[Work instruction] Copy out lines with the word "plus" from the material that follows.

[Given information]
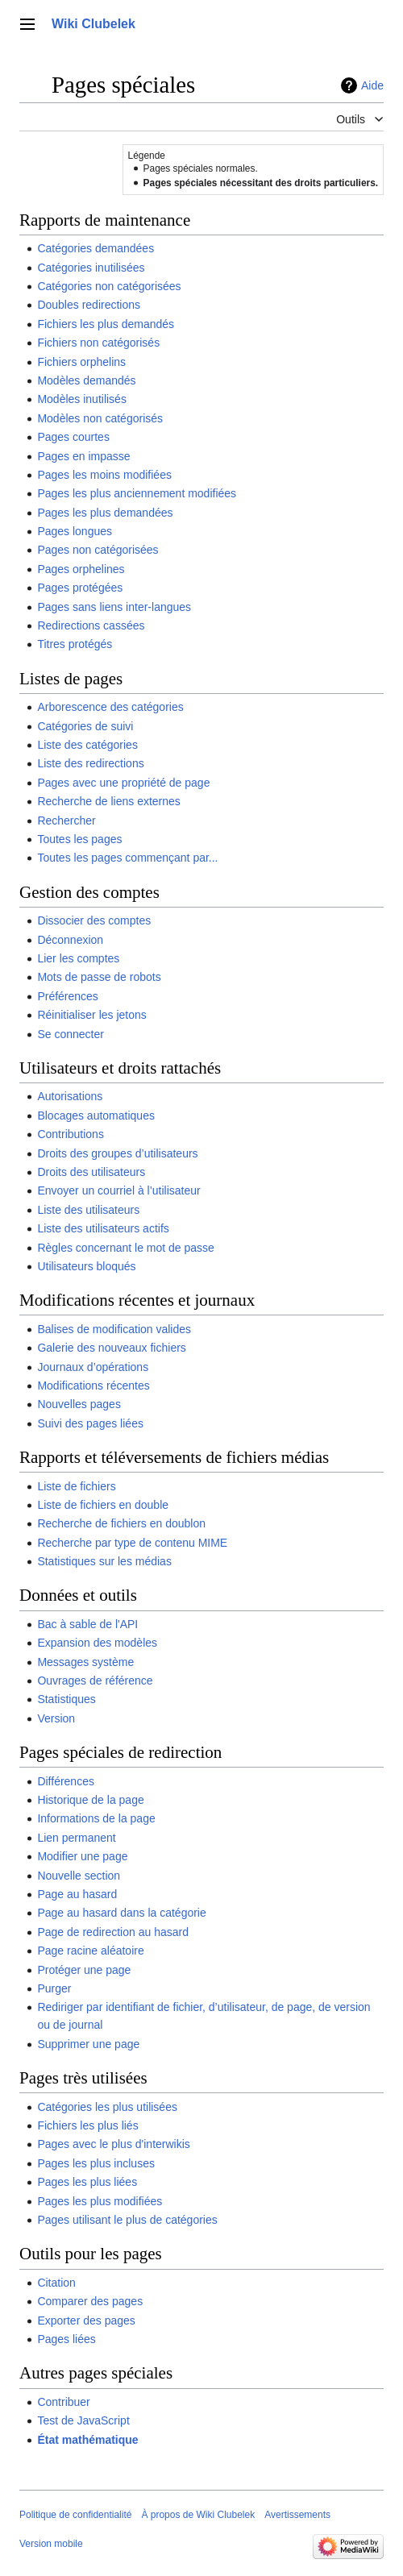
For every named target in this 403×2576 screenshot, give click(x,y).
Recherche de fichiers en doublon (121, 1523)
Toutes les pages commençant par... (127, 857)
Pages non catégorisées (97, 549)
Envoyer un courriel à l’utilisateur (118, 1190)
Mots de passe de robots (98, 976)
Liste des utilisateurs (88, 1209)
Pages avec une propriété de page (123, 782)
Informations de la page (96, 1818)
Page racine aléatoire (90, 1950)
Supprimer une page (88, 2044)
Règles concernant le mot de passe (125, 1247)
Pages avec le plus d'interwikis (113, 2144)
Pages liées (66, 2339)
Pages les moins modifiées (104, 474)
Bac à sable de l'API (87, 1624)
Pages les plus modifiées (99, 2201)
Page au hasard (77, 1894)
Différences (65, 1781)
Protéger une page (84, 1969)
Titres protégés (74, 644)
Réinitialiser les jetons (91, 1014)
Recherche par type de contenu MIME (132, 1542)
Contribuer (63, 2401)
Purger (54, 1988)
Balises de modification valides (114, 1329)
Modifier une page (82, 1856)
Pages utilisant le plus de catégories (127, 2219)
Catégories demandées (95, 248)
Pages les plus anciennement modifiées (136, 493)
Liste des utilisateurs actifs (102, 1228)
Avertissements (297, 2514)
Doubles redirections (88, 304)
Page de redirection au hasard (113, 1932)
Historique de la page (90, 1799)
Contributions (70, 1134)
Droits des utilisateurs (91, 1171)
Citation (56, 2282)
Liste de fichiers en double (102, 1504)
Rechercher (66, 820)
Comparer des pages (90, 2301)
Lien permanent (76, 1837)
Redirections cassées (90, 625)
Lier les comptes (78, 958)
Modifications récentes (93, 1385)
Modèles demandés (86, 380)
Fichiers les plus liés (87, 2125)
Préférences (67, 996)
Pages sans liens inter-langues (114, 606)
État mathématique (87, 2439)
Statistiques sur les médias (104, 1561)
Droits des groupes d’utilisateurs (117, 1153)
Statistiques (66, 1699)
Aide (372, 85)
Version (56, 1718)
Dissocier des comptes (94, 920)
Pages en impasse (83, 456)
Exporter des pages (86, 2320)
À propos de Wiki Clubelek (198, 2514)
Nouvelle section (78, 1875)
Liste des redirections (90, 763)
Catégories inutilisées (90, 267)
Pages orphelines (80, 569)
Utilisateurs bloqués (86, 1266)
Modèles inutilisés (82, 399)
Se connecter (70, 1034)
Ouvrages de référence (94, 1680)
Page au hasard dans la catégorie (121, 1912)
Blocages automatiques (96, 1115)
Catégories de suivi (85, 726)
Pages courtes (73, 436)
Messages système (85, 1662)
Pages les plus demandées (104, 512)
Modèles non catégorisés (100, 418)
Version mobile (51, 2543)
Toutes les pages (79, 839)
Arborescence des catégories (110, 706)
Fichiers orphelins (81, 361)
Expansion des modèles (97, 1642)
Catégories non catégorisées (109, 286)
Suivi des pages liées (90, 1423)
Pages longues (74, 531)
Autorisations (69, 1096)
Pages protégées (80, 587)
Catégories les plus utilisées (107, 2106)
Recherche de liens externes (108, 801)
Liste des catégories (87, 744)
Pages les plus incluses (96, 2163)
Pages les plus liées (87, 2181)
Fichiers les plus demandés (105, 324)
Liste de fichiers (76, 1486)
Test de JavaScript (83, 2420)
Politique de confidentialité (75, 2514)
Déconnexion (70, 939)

* * *

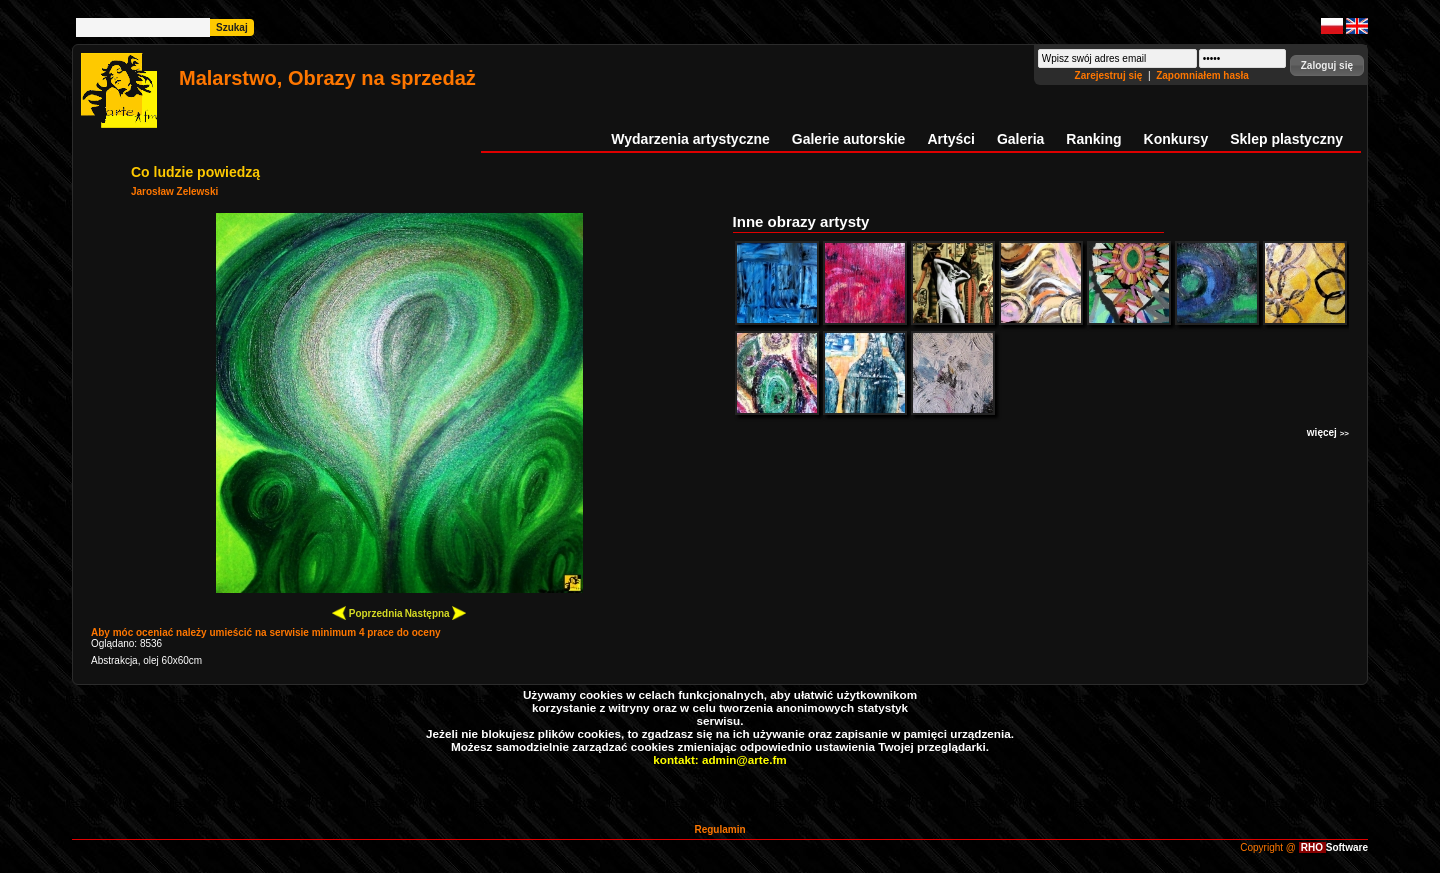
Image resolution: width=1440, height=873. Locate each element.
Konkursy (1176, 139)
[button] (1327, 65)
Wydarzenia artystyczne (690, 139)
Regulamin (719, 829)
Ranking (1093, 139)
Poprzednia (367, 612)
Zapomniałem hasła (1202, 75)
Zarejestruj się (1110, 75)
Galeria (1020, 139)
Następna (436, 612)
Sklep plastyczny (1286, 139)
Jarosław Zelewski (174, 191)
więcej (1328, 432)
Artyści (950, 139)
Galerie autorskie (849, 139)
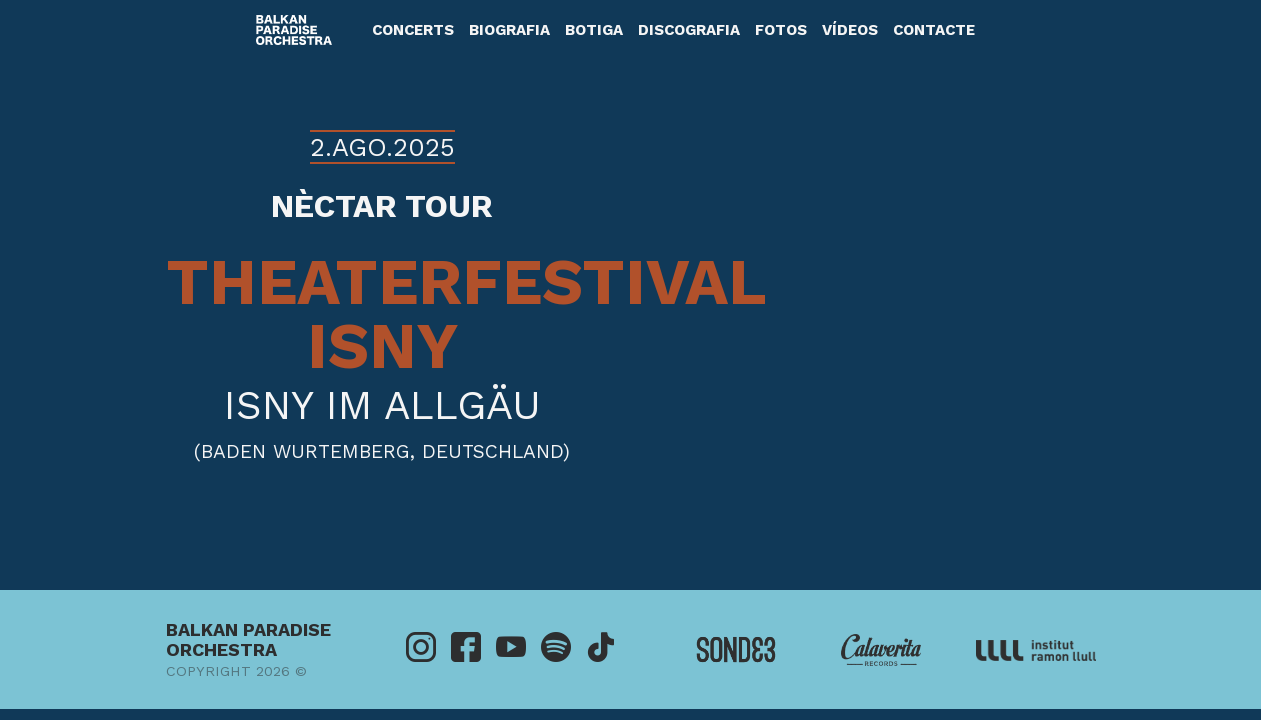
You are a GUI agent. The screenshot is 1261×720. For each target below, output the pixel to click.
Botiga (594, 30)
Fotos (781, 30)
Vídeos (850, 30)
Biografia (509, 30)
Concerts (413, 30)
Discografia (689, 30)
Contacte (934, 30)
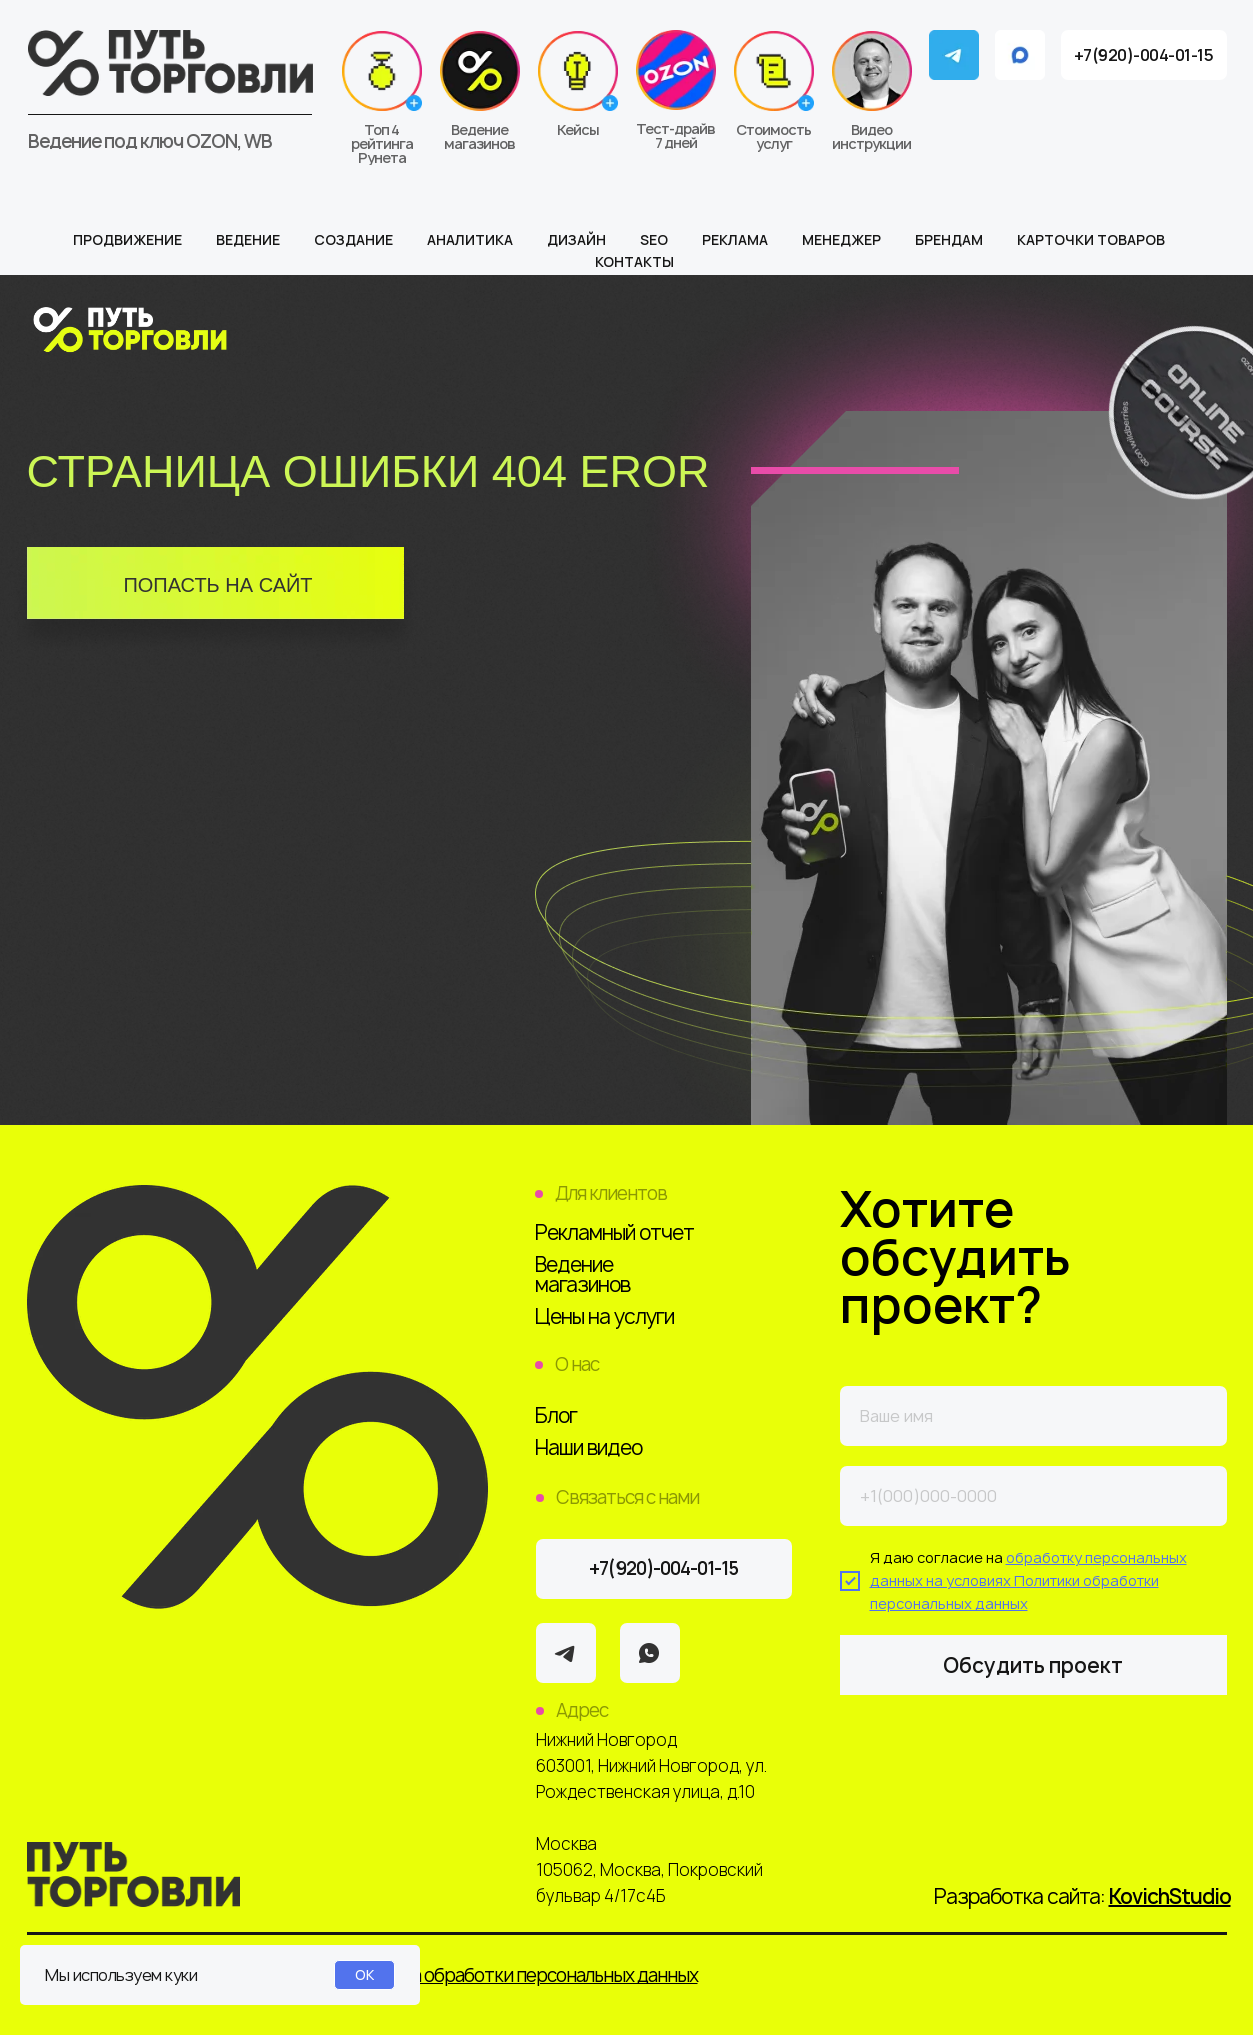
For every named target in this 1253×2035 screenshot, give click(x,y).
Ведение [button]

...

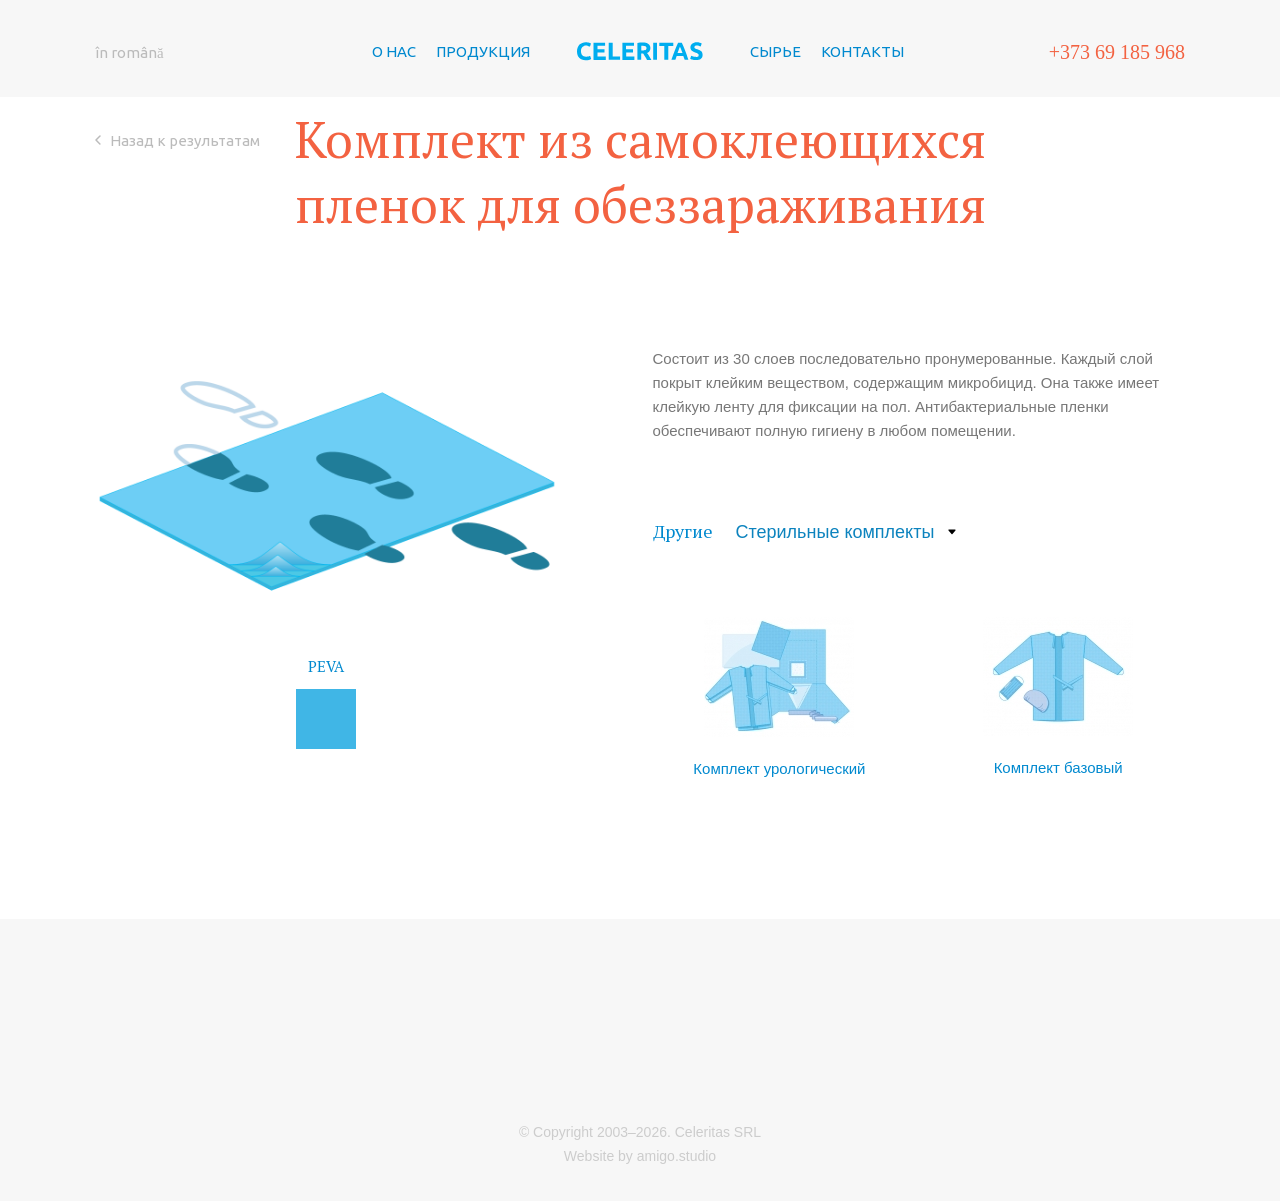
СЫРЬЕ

[Task output]
Pages avec le plus d'interwikis (113, 2144)
Pages les plus modifiées (99, 2201)
Pages utilisant le plus de catégories (127, 2219)
Pages les plus anciennement modifiées (136, 493)
Fichiers les plus liés (87, 2125)
Pages les plus demandées (104, 512)
Catégories les plus utilisées (107, 2106)
Pages les plus incluses (96, 2163)
Pages les plus liées (87, 2181)
Fichiers les plus demandés (105, 324)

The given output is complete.